Everybody celebrates November 5th for it's Fawkesian roots. But where's the love for it being the day that Doc Brown came up with the idea for the flux capacitor? Sure, only one of them actually has merit, but still… Great Scott!
So, due to recommendations to use Markov chains for text generation after my last little script on creating fake words, I have finally gotten around to learning and implementing the Markov chain algorithm for text generation in Python. There were a few different implementations already available, but they all seemed a bit gimpy. The solution I wrote up aims to be able to support high volumes of text. Take a look at what I conjured up and tell me what you think:
import collections
import random
class DynamicDie(collections.defaultdict):
def __init__(self):
collections.defaultdict.__init__(self, int)
def add_side(self, side):
self[side] += 1
def total_sides(self):
return sum(self.values())
def roll(self):
random_num = random.randint(0, self.total_sides())
total_pos = 0
for side, qty in self.items():
total_pos += qty
if random_num <= total_pos:
return side
class MarkovChain(collections.defaultdict):
""" Yet another markov chain implementation.
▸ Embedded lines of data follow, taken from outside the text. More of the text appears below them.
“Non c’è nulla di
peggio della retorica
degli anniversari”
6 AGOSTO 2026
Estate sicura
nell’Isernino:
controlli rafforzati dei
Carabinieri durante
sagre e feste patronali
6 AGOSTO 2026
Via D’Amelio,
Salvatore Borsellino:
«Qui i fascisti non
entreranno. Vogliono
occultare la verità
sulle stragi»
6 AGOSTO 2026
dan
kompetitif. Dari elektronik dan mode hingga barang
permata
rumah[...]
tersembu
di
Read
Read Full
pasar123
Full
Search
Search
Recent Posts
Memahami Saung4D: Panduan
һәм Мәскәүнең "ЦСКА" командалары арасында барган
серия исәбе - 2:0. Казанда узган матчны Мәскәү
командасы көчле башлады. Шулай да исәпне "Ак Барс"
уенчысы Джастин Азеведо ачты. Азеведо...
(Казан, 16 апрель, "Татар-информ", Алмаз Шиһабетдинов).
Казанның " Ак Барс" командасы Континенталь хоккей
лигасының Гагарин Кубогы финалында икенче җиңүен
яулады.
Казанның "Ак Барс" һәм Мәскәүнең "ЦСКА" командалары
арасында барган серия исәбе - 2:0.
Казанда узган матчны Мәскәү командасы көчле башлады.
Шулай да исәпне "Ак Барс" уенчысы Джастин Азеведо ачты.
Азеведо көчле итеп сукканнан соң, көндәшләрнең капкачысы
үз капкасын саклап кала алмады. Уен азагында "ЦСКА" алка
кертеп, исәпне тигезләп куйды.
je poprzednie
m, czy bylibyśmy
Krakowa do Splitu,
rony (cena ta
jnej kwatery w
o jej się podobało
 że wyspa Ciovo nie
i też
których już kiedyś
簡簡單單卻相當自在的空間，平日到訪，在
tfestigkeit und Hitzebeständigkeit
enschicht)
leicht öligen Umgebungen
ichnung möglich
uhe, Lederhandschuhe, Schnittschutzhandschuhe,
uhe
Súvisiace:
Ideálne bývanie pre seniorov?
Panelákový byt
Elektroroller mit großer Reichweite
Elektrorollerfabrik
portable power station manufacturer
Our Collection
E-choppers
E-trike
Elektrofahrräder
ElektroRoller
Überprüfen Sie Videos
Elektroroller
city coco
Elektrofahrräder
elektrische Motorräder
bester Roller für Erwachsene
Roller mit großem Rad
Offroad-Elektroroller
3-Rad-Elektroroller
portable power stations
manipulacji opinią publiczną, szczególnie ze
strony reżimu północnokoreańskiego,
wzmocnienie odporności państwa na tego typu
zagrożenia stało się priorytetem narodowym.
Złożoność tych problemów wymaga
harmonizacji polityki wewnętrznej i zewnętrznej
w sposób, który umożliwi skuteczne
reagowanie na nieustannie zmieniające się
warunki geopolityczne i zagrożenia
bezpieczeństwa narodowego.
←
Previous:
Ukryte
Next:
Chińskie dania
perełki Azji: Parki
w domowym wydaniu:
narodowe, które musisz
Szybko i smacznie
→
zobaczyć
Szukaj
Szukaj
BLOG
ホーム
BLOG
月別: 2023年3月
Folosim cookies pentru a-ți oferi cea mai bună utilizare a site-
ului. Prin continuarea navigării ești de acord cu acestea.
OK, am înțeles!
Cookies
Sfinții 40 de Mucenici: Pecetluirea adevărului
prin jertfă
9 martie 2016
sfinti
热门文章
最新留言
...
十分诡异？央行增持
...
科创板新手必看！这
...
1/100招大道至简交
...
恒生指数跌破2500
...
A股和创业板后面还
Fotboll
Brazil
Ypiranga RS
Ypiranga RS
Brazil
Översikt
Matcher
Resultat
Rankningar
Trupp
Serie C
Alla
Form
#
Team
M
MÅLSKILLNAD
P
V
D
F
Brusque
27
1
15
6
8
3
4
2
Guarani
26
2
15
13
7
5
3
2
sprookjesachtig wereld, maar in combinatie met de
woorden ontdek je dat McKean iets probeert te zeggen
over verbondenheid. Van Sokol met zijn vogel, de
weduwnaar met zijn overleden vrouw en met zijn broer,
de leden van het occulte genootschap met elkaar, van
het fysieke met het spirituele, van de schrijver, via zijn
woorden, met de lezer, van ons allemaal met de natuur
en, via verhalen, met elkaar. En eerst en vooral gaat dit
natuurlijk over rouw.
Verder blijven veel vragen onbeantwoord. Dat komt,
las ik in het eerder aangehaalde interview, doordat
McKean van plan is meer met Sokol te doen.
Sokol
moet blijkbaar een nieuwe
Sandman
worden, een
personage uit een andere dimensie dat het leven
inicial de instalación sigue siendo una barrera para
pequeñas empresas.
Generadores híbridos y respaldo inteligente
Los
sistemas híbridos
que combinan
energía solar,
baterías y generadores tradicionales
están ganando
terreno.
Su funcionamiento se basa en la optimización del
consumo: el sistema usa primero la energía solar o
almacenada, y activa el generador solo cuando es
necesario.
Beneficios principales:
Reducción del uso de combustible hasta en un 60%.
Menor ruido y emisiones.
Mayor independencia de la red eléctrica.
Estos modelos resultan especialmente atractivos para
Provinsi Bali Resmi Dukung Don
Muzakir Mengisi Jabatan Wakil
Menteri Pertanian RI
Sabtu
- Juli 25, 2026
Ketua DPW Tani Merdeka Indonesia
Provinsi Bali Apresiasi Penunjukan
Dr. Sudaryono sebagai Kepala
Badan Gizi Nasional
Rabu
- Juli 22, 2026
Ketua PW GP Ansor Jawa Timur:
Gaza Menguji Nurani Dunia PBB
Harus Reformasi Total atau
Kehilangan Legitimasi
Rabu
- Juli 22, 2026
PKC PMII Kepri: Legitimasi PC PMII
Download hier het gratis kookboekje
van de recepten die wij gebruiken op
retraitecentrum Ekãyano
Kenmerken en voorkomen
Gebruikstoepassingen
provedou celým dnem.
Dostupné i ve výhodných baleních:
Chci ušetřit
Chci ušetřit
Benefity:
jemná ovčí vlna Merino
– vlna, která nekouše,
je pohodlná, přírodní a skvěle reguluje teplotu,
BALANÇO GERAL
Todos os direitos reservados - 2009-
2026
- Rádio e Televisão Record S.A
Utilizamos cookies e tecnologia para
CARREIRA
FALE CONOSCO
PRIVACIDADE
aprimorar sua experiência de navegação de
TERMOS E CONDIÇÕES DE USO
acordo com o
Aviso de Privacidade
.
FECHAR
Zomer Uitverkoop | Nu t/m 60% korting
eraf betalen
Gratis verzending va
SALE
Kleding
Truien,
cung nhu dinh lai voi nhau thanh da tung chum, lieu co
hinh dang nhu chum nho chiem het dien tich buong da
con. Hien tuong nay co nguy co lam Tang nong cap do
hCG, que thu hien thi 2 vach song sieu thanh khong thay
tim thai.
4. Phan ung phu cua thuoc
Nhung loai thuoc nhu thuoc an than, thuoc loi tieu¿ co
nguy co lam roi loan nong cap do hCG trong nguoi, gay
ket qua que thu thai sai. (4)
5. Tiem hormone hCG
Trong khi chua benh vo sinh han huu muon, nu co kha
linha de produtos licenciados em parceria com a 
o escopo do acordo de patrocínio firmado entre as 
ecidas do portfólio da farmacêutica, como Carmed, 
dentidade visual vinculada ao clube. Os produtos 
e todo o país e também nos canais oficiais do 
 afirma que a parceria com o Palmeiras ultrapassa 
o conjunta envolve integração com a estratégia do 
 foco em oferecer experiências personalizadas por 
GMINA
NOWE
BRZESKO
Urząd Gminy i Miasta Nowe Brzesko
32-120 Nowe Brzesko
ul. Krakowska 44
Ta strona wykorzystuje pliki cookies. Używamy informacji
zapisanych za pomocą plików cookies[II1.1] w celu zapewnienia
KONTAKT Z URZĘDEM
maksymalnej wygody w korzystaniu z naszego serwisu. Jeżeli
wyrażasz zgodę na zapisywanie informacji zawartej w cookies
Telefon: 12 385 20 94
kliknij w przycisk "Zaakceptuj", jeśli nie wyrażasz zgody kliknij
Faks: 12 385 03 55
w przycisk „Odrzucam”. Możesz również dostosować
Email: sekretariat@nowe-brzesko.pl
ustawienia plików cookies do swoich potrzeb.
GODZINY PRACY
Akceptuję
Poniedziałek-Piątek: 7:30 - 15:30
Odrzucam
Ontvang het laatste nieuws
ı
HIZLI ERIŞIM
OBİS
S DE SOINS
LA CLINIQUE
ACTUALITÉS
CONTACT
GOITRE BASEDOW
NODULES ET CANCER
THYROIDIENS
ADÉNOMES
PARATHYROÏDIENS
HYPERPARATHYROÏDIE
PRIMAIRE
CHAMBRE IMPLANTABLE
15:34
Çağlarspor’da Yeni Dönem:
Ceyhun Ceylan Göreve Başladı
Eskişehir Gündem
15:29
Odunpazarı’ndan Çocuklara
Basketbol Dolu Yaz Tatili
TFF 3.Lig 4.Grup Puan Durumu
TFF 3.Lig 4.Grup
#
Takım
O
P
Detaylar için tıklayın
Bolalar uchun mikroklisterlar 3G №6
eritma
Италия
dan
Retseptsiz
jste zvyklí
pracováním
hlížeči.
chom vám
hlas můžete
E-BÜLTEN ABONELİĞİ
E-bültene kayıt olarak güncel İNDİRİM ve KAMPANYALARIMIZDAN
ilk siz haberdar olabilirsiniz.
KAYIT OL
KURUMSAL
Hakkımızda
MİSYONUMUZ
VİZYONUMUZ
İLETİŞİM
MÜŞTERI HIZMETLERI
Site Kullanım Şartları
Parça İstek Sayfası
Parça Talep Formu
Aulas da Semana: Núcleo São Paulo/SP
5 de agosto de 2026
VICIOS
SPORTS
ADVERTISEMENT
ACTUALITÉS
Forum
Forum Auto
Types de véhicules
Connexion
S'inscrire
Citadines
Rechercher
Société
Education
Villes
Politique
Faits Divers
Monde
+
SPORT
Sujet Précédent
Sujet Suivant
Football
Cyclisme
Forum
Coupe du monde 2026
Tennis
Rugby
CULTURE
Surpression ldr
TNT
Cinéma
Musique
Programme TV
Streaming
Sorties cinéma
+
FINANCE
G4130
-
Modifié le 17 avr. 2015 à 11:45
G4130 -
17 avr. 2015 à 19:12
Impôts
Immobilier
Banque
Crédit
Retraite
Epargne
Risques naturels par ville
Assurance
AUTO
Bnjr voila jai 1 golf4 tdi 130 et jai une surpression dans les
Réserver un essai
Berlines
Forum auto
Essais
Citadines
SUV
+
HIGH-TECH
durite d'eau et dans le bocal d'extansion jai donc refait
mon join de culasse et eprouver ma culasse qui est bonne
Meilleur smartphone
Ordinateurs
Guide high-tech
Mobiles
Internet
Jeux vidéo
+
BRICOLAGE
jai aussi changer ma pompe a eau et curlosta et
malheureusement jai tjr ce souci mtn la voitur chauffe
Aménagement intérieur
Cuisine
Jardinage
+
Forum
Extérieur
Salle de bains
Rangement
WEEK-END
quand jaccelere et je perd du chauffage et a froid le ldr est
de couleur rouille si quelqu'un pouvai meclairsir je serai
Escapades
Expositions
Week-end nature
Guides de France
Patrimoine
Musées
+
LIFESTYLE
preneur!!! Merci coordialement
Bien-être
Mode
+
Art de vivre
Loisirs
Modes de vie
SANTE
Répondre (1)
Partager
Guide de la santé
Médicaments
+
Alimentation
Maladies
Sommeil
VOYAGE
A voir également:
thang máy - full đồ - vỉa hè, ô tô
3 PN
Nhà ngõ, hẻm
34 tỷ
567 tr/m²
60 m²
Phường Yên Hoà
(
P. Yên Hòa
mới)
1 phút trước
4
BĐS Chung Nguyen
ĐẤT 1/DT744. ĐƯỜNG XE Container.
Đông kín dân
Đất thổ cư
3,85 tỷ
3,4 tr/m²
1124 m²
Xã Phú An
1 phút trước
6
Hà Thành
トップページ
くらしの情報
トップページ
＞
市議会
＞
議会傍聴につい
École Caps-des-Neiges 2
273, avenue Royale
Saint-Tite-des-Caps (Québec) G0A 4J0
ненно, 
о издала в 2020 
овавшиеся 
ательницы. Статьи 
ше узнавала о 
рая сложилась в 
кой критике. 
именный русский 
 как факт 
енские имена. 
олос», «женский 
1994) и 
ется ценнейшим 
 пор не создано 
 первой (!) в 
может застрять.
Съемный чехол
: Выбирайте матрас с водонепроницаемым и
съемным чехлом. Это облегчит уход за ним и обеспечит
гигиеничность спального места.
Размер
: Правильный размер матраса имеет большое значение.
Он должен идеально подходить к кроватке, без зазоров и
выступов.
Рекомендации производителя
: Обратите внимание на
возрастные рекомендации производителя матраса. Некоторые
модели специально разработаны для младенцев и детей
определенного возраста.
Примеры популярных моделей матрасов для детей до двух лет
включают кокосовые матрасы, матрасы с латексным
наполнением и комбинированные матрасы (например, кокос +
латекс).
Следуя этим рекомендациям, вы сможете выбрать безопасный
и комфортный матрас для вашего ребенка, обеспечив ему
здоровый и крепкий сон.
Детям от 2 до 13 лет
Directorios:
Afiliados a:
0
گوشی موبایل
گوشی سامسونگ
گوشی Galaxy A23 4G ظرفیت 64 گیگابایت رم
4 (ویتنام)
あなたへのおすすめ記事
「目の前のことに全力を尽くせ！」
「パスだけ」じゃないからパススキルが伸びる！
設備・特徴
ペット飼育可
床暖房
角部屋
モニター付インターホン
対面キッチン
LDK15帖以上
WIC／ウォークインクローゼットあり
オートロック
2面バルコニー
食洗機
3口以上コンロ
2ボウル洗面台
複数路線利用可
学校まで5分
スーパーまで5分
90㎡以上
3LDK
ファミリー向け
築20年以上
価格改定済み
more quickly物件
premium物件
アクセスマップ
This one differs in the sense that it is able to better support
huge amounts of data since the weighted randomization doesn't rely
on duplicates.
"""
# Sentinals
# Discussion here: http://stackoverflow.com/questions/1677726
class START(object):pass
class END(object):pass
def __init__(self):
collections.defaultdict.__init__(self, DynamicDie)
def add(self, iterable):
""" Insert an iterable (pattern) item into the markov chain.
The order of the pattern will define more of the chain.
"""
item1 = item2 = MarkovChain.START
for item3 in iterable:
self[(item1, item2)].add_side(item3)
item1 = item2
item2 = item3
self[(item1, item2)].add_side(MarkovChain.END)
def random_output(self, max=100):
""" Generate a list of elements from the markov chain.
The `max` value is in place in order to prevent excessive iteration.
"""
output = []
item1 = item2 = MarkovChain.START
for i in range(max-2):
item3 = self[(item1, item2)].roll()
if item3 is MarkovChain.END:
break
output.append(item3)
item1 = item2
item2 = item3
return output
It's not really complicated as long as you understand Markov chains. Let's use this in an example to generate some fake words:
import markov
chain = markov.MarkovChain()
# Load the dictionary into the markov chain
dictionary = "/usr/share/dict/words"
for word in open(dictionary):
word = word.strip()
if word != "" and not word.endswith("'s"):
chain.add(word)
# Let's generate 10 random pseudowords
for i in range(10):
print "".join(chain.random_output())
The way I did it above isn't actually that good since it loads every word in the English language into the Markov chain. Of course, you don't need all of the words to get good looking output. This is just an example, though. I'll leave it up to you to make a sufficient solution.
As always, if you see a way that the code in this post could be improved, please leave a comment!
Update: I updated it to use the dynamic die object. This solves the linear search problem that Marius mentions below.